I guess it’s the latter. I don’t assume it would be a nice world, that everybody comes to this realization that this is best for the customer and the business. But if I was to be totally truthful, some people, when you say the word ethics or principles, they think that this is going to slow down innovation, it’s going to slow down adoption. Some. But I’m optimistic that through education, there is a business case to do this, that if you do not do this, it is bad for business, that in the long run, it is in your best interest to adopt these principles.

Dayle Hall:

Yeah, no, I think that’s fair, because a lot of this is new innovation, and it’s things that we haven’t necessarily experienced. I don’t expect everyone to know all the things that they should be doing with ethical AI or making sure they’re responsible. I’m more encouraged that people like you and a couple of other AI luminaries that we’ve talked to on this podcast, they think about it, and they’re trying to make sure- there was one we talked to recently, they’re creating worldwide groups, where we, the people, the ones that are talking about what those rules and responsibilities should be. And I think that’s great. We should be involved in this from the start.

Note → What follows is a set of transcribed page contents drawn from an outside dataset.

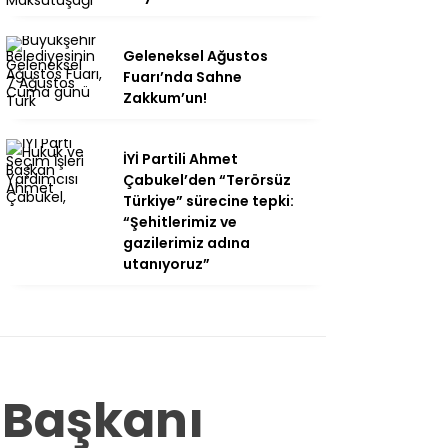
Geleneksel Ağustos
Fuarı’nda Sahne
Zakkum’un!
İYİ Partili Ahmet
Çabukel’den “Terörsüz
Türkiye” sürecine tepki:
“Şehitlerimiz ve
gazilerimiz adına
utanıyoruz”
Başkanı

When you go into your organizations, the things that you ask them, do you give them the principles upfront? Do you not assume and just say SnapLogic? What are the questions we should be asking ourselves as we start to use AI?

Bill Wong:

Have a business strategy for AI and then select what are your guiding principles going forward. And this guides you on what technology you select and really gets into you when you develop the model that you are thinking about these principles. So you want to make sure when you get data that you worry about things like data lineage, so you know where the data comes from, so that if anybody asks, was this trustworthy data, is it unbiased, that you pick tools out there that can help reinforce and implement the principles that you’ve adopted.

Dayle Hall:

Yeah. No, it’s interesting. Okay, so last question as we wrap up the podcast. What is the most innovative or most exciting thing that you’re expecting or looking forward to over the next two to three years around this specific field? It could be something that will be practical, it could be something totally visionary. But as we leave the podcast, what is Bill really excited about that could be coming to our screens anytime soon?

Bill Wong:

It’s possible- okay, so this is just my own desire of the technology. I think everybody loves a great story, and they have challenges articulating it. This technology has the ability to say, let’s say, I want to create my own Star Trek movie. I want new starships in the vein you see on Starfleet. And you define the characters, you define the plot. And you could actually have the software create that. That, to me, would just be my line. And I think that the building blocks are there till we have our holodecks. But yeah.

Dayle Hall:

I always want it to be Jean-Luc Picard. So maybe I could be- hopefully a little bit more hair. But in general, I think that would be great to see something like that come to fruition. Again, I look at these things and think of my 12-year-old and 15-year-old, when they hit work, when they start to work, whatever it is that they’re going to do, but what a world they’re coming into with some of these possibilities now.

Bill Wong:

Kind of envy them there. But we’re hopefully still going to be around to see a lot of that. And that isn’t going to be that far in the future, I think.

Dayle Hall:

I hope so, too. Well, Bill, thank you so much. Appreciate you being part of this podcast today. Again, I love these discussions. It takes me away from my daily grind of trying to sell software to people and market software. So I really appreciate it. Bill, thank you so much for being on the podcast today.

Bill Wong:

Thanks, Dayle. Thanks very much. And folks, any questions, please feel free to reach out.

Dayle Hall:

We’ll definitely make sure your contacts get out there when we post this online. Thanks, everyone, for listening in on this latest podcast of Automating the Enterprise. We’ll see you on the next episode.